Assignment: Write out nothing except the lines running from the one containing "Hairstyle, Artist - Sunset" to the last line of the data, exactly as they stand.

*** Opening of Data under study ***

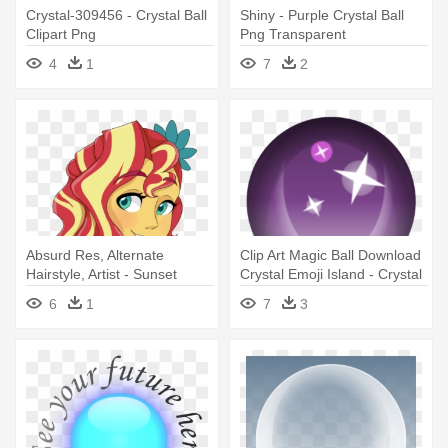
Crystal-309456 - Crystal Ball
Shiny - Purple Crystal Ball
Clipart Png
Png Transparent
4
1
7
2
Absurd Res, Alternate
Clip Art Magic Ball Download
Hairstyle, Artist - Sunset
Crystal Emoji Island - Crystal
Shimmer Crystal Ball
Ball Emoji Png
6
1
7
3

*** Close of Data under study ***

Solved problem:
Hairstyle, Artist - Sunset
Crystal Emoji Island - Crystal
Shimmer Crystal Ball
Ball Emoji Png
6
1
7
3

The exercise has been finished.